0

I am running a standalone Apache Spark cluster in a Kubernetes environment.

There is a need to export metrics to Prometheus and then finally display them in Grafana.

I found that installing a Graphite exporter was the simplest solution to do this since I am experiencing some trouble with getting all Spark metrics while only using the JMX exporter.

The thing I am having trouble with is to create mappings from graphite output to output that is parsable by prometheus templating.
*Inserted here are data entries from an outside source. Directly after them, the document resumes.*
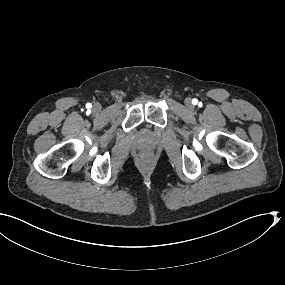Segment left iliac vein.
I'll use <instances>...</instances> for the list:
<instances>
[{"instance_id": "obj_1", "label": "left iliac vein", "mask_w": 285, "mask_h": 285, "mask_svg": "<svg viewBox=\"0 0 285 285\" xmlns=\"http://www.w3.org/2000/svg\"><path fill=\"white\" fill-rule=\"evenodd\" d=\"M186 106L189 109H193V105H192V102H191L190 98L186 99Z\"/></svg>"}]
</instances>
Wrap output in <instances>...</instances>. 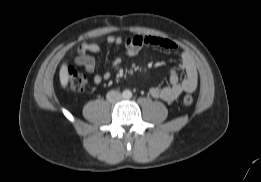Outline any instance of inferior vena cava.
I'll return each mask as SVG.
<instances>
[{"label": "inferior vena cava", "instance_id": "inferior-vena-cava-1", "mask_svg": "<svg viewBox=\"0 0 261 182\" xmlns=\"http://www.w3.org/2000/svg\"><path fill=\"white\" fill-rule=\"evenodd\" d=\"M106 99L110 103H116L122 99V94L118 91H109L106 95Z\"/></svg>", "mask_w": 261, "mask_h": 182}]
</instances>
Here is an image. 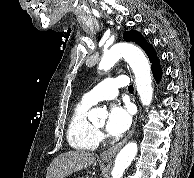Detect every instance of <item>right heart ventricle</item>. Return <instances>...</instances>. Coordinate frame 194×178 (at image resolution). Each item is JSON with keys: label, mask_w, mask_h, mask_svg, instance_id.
I'll return each mask as SVG.
<instances>
[{"label": "right heart ventricle", "mask_w": 194, "mask_h": 178, "mask_svg": "<svg viewBox=\"0 0 194 178\" xmlns=\"http://www.w3.org/2000/svg\"><path fill=\"white\" fill-rule=\"evenodd\" d=\"M90 106L82 100L75 105L71 114L66 135L69 145L74 149L94 150L99 145L98 131L87 119Z\"/></svg>", "instance_id": "e07e8e85"}]
</instances>
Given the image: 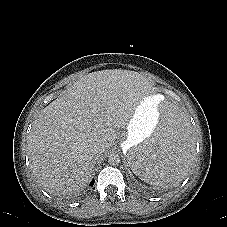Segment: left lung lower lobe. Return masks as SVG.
<instances>
[{
    "label": "left lung lower lobe",
    "instance_id": "0a47b994",
    "mask_svg": "<svg viewBox=\"0 0 227 227\" xmlns=\"http://www.w3.org/2000/svg\"><path fill=\"white\" fill-rule=\"evenodd\" d=\"M178 124V122H177ZM176 124V126H177ZM191 136L183 135L179 133L174 134V141L173 144L170 145V148L168 149L167 153L176 154L179 149L183 148L186 144L189 143ZM169 164H166L165 167H168Z\"/></svg>",
    "mask_w": 227,
    "mask_h": 227
}]
</instances>
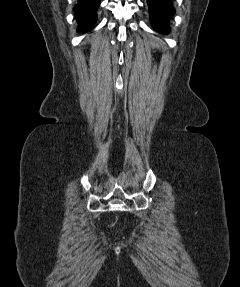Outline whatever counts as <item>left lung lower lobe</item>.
Segmentation results:
<instances>
[{"label":"left lung lower lobe","mask_w":240,"mask_h":287,"mask_svg":"<svg viewBox=\"0 0 240 287\" xmlns=\"http://www.w3.org/2000/svg\"><path fill=\"white\" fill-rule=\"evenodd\" d=\"M152 25L161 32L168 31V22L175 13L171 0H147Z\"/></svg>","instance_id":"1"}]
</instances>
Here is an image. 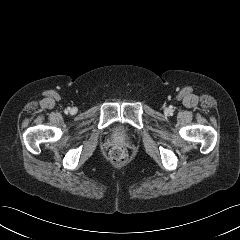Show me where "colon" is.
Wrapping results in <instances>:
<instances>
[{"mask_svg":"<svg viewBox=\"0 0 240 240\" xmlns=\"http://www.w3.org/2000/svg\"><path fill=\"white\" fill-rule=\"evenodd\" d=\"M109 160L114 165H122L128 157L127 150L120 145L111 147L108 153Z\"/></svg>","mask_w":240,"mask_h":240,"instance_id":"5ec220e1","label":"colon"}]
</instances>
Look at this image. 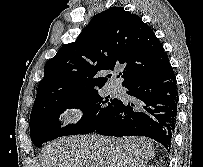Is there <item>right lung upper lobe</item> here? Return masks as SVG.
I'll return each instance as SVG.
<instances>
[{
    "mask_svg": "<svg viewBox=\"0 0 203 167\" xmlns=\"http://www.w3.org/2000/svg\"><path fill=\"white\" fill-rule=\"evenodd\" d=\"M168 63L162 44L139 16L121 7L109 8L47 61L32 110L56 98L98 91L107 81L101 72L120 68L126 86Z\"/></svg>",
    "mask_w": 203,
    "mask_h": 167,
    "instance_id": "obj_1",
    "label": "right lung upper lobe"
}]
</instances>
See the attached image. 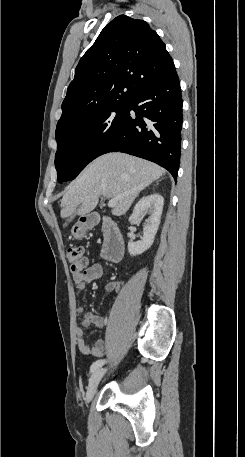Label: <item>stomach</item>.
Here are the masks:
<instances>
[{
    "mask_svg": "<svg viewBox=\"0 0 245 457\" xmlns=\"http://www.w3.org/2000/svg\"><path fill=\"white\" fill-rule=\"evenodd\" d=\"M91 224H94V222H90L89 216H85V220H79V222H76V224L72 226L71 235H73L75 239H81V237H84L86 231L91 229Z\"/></svg>",
    "mask_w": 245,
    "mask_h": 457,
    "instance_id": "1",
    "label": "stomach"
}]
</instances>
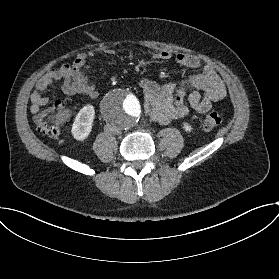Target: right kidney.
<instances>
[{"mask_svg": "<svg viewBox=\"0 0 279 279\" xmlns=\"http://www.w3.org/2000/svg\"><path fill=\"white\" fill-rule=\"evenodd\" d=\"M95 110L92 105L84 106L76 115L72 125V135L78 141L85 140L92 130Z\"/></svg>", "mask_w": 279, "mask_h": 279, "instance_id": "right-kidney-1", "label": "right kidney"}]
</instances>
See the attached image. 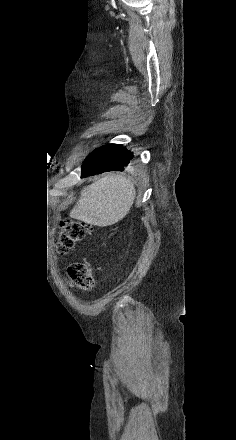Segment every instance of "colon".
<instances>
[{
    "label": "colon",
    "instance_id": "5ec220e1",
    "mask_svg": "<svg viewBox=\"0 0 236 440\" xmlns=\"http://www.w3.org/2000/svg\"><path fill=\"white\" fill-rule=\"evenodd\" d=\"M91 233V227L81 221L66 220L62 222L58 235V251L67 254L76 243L84 240ZM69 282L75 288L89 290L94 286L92 269L87 263H72L68 267Z\"/></svg>",
    "mask_w": 236,
    "mask_h": 440
}]
</instances>
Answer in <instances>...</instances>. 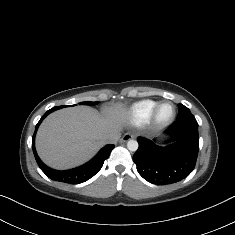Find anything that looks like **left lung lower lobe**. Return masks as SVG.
<instances>
[{
    "label": "left lung lower lobe",
    "mask_w": 235,
    "mask_h": 235,
    "mask_svg": "<svg viewBox=\"0 0 235 235\" xmlns=\"http://www.w3.org/2000/svg\"><path fill=\"white\" fill-rule=\"evenodd\" d=\"M165 133L166 146L156 140L138 137L139 148L133 156L138 173L153 184H171L187 177L194 169L198 151V123L174 122Z\"/></svg>",
    "instance_id": "1"
}]
</instances>
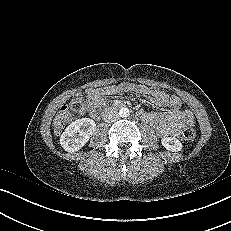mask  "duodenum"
<instances>
[{
    "label": "duodenum",
    "instance_id": "duodenum-1",
    "mask_svg": "<svg viewBox=\"0 0 231 231\" xmlns=\"http://www.w3.org/2000/svg\"><path fill=\"white\" fill-rule=\"evenodd\" d=\"M117 107H122L123 106V104L121 103V102H117L116 104H115ZM111 111V109H107L106 110V112H110Z\"/></svg>",
    "mask_w": 231,
    "mask_h": 231
}]
</instances>
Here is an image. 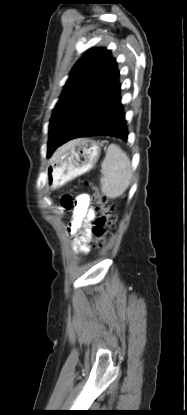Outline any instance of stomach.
Masks as SVG:
<instances>
[{
  "label": "stomach",
  "mask_w": 187,
  "mask_h": 415,
  "mask_svg": "<svg viewBox=\"0 0 187 415\" xmlns=\"http://www.w3.org/2000/svg\"><path fill=\"white\" fill-rule=\"evenodd\" d=\"M101 153L100 143L92 139H78L46 168L47 186L58 188L90 171Z\"/></svg>",
  "instance_id": "stomach-1"
}]
</instances>
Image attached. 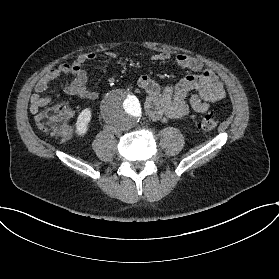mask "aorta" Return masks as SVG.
I'll use <instances>...</instances> for the list:
<instances>
[{"instance_id":"obj_1","label":"aorta","mask_w":279,"mask_h":279,"mask_svg":"<svg viewBox=\"0 0 279 279\" xmlns=\"http://www.w3.org/2000/svg\"><path fill=\"white\" fill-rule=\"evenodd\" d=\"M101 109L107 124L117 132L134 127L142 116L141 102L127 89L107 94Z\"/></svg>"}]
</instances>
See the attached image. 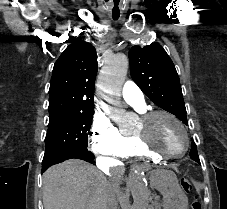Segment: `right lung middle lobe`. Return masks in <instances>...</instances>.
I'll list each match as a JSON object with an SVG mask.
<instances>
[{
	"label": "right lung middle lobe",
	"instance_id": "1",
	"mask_svg": "<svg viewBox=\"0 0 227 209\" xmlns=\"http://www.w3.org/2000/svg\"><path fill=\"white\" fill-rule=\"evenodd\" d=\"M94 113V100L67 98L58 100L49 109V124L45 138L42 169L48 159L65 152L88 151L87 142Z\"/></svg>",
	"mask_w": 227,
	"mask_h": 209
}]
</instances>
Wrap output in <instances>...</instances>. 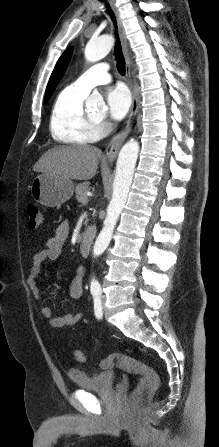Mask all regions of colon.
<instances>
[{
    "mask_svg": "<svg viewBox=\"0 0 219 447\" xmlns=\"http://www.w3.org/2000/svg\"><path fill=\"white\" fill-rule=\"evenodd\" d=\"M27 213L29 227L31 229L38 228L42 223V213L40 207L37 204H29ZM73 356L76 361L81 363H84L87 360L85 353L81 350H74ZM100 365L104 369L116 366L133 372L141 377L136 389L131 395L130 400L132 403L137 404L144 401L152 396L159 387L160 380L158 375L147 366L139 363L129 356L114 353L103 358Z\"/></svg>",
    "mask_w": 219,
    "mask_h": 447,
    "instance_id": "1",
    "label": "colon"
}]
</instances>
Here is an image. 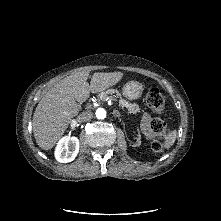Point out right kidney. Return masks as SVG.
<instances>
[{"label": "right kidney", "instance_id": "right-kidney-1", "mask_svg": "<svg viewBox=\"0 0 221 221\" xmlns=\"http://www.w3.org/2000/svg\"><path fill=\"white\" fill-rule=\"evenodd\" d=\"M79 152V140L77 137H63L55 149V158L61 163L73 161Z\"/></svg>", "mask_w": 221, "mask_h": 221}]
</instances>
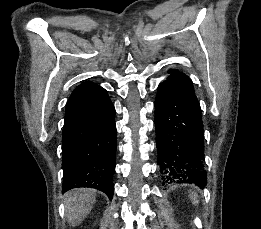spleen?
Returning a JSON list of instances; mask_svg holds the SVG:
<instances>
[{"mask_svg":"<svg viewBox=\"0 0 261 229\" xmlns=\"http://www.w3.org/2000/svg\"><path fill=\"white\" fill-rule=\"evenodd\" d=\"M189 197H191V199H192V205H198L199 201L197 199L196 193H191V191H190Z\"/></svg>","mask_w":261,"mask_h":229,"instance_id":"obj_1","label":"spleen"}]
</instances>
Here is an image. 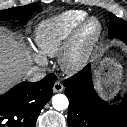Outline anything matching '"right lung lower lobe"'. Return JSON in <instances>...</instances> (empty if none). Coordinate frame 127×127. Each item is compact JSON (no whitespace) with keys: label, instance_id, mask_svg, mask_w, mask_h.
I'll return each instance as SVG.
<instances>
[{"label":"right lung lower lobe","instance_id":"obj_1","mask_svg":"<svg viewBox=\"0 0 127 127\" xmlns=\"http://www.w3.org/2000/svg\"><path fill=\"white\" fill-rule=\"evenodd\" d=\"M55 81L56 76L49 74L39 82L20 83L0 96V127H35Z\"/></svg>","mask_w":127,"mask_h":127}]
</instances>
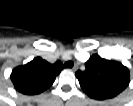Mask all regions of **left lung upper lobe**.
Wrapping results in <instances>:
<instances>
[{"mask_svg":"<svg viewBox=\"0 0 133 106\" xmlns=\"http://www.w3.org/2000/svg\"><path fill=\"white\" fill-rule=\"evenodd\" d=\"M85 67V71L78 70L75 75L83 91L93 99L113 98L129 84L130 72L120 62L94 54L85 63Z\"/></svg>","mask_w":133,"mask_h":106,"instance_id":"obj_1","label":"left lung upper lobe"}]
</instances>
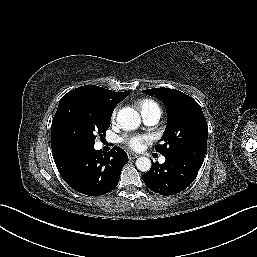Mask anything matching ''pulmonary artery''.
Returning <instances> with one entry per match:
<instances>
[{"mask_svg": "<svg viewBox=\"0 0 257 257\" xmlns=\"http://www.w3.org/2000/svg\"><path fill=\"white\" fill-rule=\"evenodd\" d=\"M143 120L147 125H155L158 123L160 117H161V113L159 112H150L147 114H144L143 116ZM159 161L161 163L165 162V157H160Z\"/></svg>", "mask_w": 257, "mask_h": 257, "instance_id": "pulmonary-artery-1", "label": "pulmonary artery"}]
</instances>
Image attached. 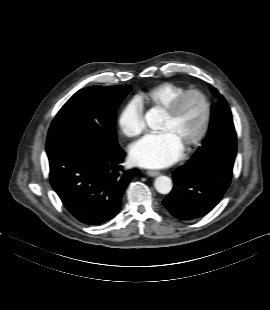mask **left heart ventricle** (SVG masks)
I'll return each instance as SVG.
<instances>
[{
	"instance_id": "obj_1",
	"label": "left heart ventricle",
	"mask_w": 270,
	"mask_h": 310,
	"mask_svg": "<svg viewBox=\"0 0 270 310\" xmlns=\"http://www.w3.org/2000/svg\"><path fill=\"white\" fill-rule=\"evenodd\" d=\"M203 117L204 107L200 98L188 96L183 101L181 109L174 119L170 120L164 115L162 116L158 131L169 133L184 149L200 131Z\"/></svg>"
}]
</instances>
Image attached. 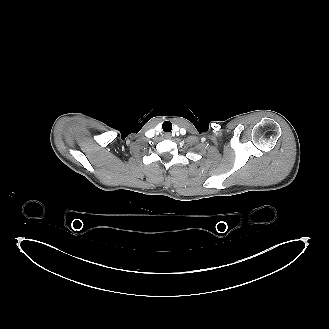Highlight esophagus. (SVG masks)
<instances>
[{
	"label": "esophagus",
	"mask_w": 329,
	"mask_h": 329,
	"mask_svg": "<svg viewBox=\"0 0 329 329\" xmlns=\"http://www.w3.org/2000/svg\"><path fill=\"white\" fill-rule=\"evenodd\" d=\"M165 139H171V134L170 133H165L164 134Z\"/></svg>",
	"instance_id": "34e87169"
}]
</instances>
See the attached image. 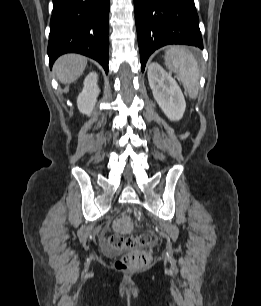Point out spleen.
Instances as JSON below:
<instances>
[{
	"mask_svg": "<svg viewBox=\"0 0 261 306\" xmlns=\"http://www.w3.org/2000/svg\"><path fill=\"white\" fill-rule=\"evenodd\" d=\"M165 65L175 72L191 98H196L199 88V66L194 55L185 47L173 46L165 55Z\"/></svg>",
	"mask_w": 261,
	"mask_h": 306,
	"instance_id": "spleen-1",
	"label": "spleen"
}]
</instances>
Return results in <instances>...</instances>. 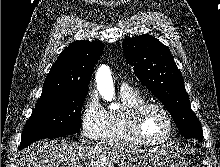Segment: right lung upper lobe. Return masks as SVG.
<instances>
[{
  "mask_svg": "<svg viewBox=\"0 0 220 167\" xmlns=\"http://www.w3.org/2000/svg\"><path fill=\"white\" fill-rule=\"evenodd\" d=\"M104 49L99 41H75L59 55L48 73L39 99L68 90L89 89L95 64Z\"/></svg>",
  "mask_w": 220,
  "mask_h": 167,
  "instance_id": "obj_1",
  "label": "right lung upper lobe"
}]
</instances>
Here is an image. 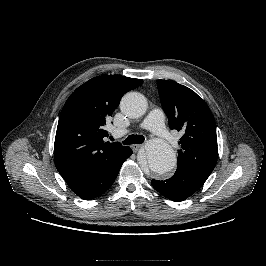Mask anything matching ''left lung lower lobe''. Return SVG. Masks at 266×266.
<instances>
[{
  "label": "left lung lower lobe",
  "mask_w": 266,
  "mask_h": 266,
  "mask_svg": "<svg viewBox=\"0 0 266 266\" xmlns=\"http://www.w3.org/2000/svg\"><path fill=\"white\" fill-rule=\"evenodd\" d=\"M205 181L196 179L189 174L176 170L175 174L164 181L152 180L156 191L173 201H183L194 194Z\"/></svg>",
  "instance_id": "left-lung-lower-lobe-1"
}]
</instances>
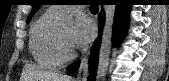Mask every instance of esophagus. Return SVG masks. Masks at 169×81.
Listing matches in <instances>:
<instances>
[{"instance_id":"34e87169","label":"esophagus","mask_w":169,"mask_h":81,"mask_svg":"<svg viewBox=\"0 0 169 81\" xmlns=\"http://www.w3.org/2000/svg\"><path fill=\"white\" fill-rule=\"evenodd\" d=\"M90 56V50H88L85 55L83 56L81 63H80V68L77 74V81H86L88 75H87V71H88V65H87V61L88 58Z\"/></svg>"}]
</instances>
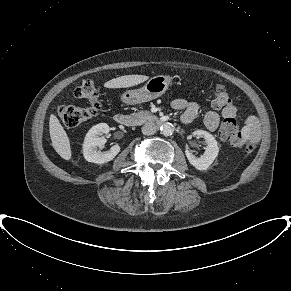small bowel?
<instances>
[{"label": "small bowel", "instance_id": "small-bowel-1", "mask_svg": "<svg viewBox=\"0 0 291 291\" xmlns=\"http://www.w3.org/2000/svg\"><path fill=\"white\" fill-rule=\"evenodd\" d=\"M172 107L175 110L182 111L181 121L184 124L191 123L198 115L199 106L195 102H189L185 99H175L172 102ZM237 108L233 104H229L222 109L221 112L208 111L204 116V124L206 128L210 131L217 130L220 121L227 117H235ZM245 126L247 128L248 137L251 142L258 141L260 137L259 124L253 117H248Z\"/></svg>", "mask_w": 291, "mask_h": 291}]
</instances>
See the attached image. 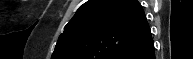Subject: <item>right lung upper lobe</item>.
<instances>
[{"instance_id":"right-lung-upper-lobe-1","label":"right lung upper lobe","mask_w":193,"mask_h":59,"mask_svg":"<svg viewBox=\"0 0 193 59\" xmlns=\"http://www.w3.org/2000/svg\"><path fill=\"white\" fill-rule=\"evenodd\" d=\"M151 38L137 0H89L65 26L51 59H125Z\"/></svg>"}]
</instances>
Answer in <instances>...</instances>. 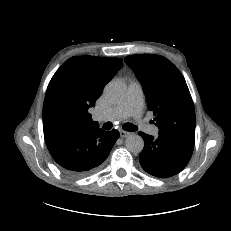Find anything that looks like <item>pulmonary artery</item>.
Returning <instances> with one entry per match:
<instances>
[{
  "mask_svg": "<svg viewBox=\"0 0 231 231\" xmlns=\"http://www.w3.org/2000/svg\"><path fill=\"white\" fill-rule=\"evenodd\" d=\"M144 106V93L141 83L132 80L128 86V94L126 100L119 106L111 108L105 112L96 113L94 118L97 121H118L127 117L139 119L142 115ZM143 130L151 135H158L159 128L155 125L143 124Z\"/></svg>",
  "mask_w": 231,
  "mask_h": 231,
  "instance_id": "1",
  "label": "pulmonary artery"
}]
</instances>
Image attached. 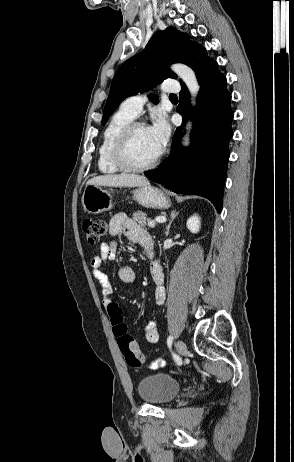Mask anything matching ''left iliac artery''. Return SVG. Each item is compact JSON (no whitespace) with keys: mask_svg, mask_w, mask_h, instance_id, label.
<instances>
[{"mask_svg":"<svg viewBox=\"0 0 294 462\" xmlns=\"http://www.w3.org/2000/svg\"><path fill=\"white\" fill-rule=\"evenodd\" d=\"M172 341H173V336H169L167 339V344H168L167 351L169 352V355L172 356V360H176V365H181L183 360L182 358L179 357L178 353H176V351L172 349L173 348Z\"/></svg>","mask_w":294,"mask_h":462,"instance_id":"1","label":"left iliac artery"}]
</instances>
For instance, I want to be able to parse

app_20200120105608_0736_0_executor_threadpool_completeTasks

so that it matches to something similar to this:

- match: '*.*.threadpool.*.*'
  name: app_data
  labels:
    application: $1 // app_20200120105608_0736
    executor_id: $2 // 0
    type: $3 // threadpool
    qty: $4 // completeTasks

I am not convinced that this will be the best solution overall so any other suggestions are welcome (For instance how this could be done in a proper way with using a JMX exporter only while also getting Spark app data.)

Toto
  • 89,455
  • 62
  • 89
  • 125
toerq
  • 117
  • 2
  • 10

1 Answers1

2

If I understand correctly you try to build something like Spark -> Graphite -> Prometheus -> Grafana. Avoid to do that since Graphite adds overhead to your monitoring system.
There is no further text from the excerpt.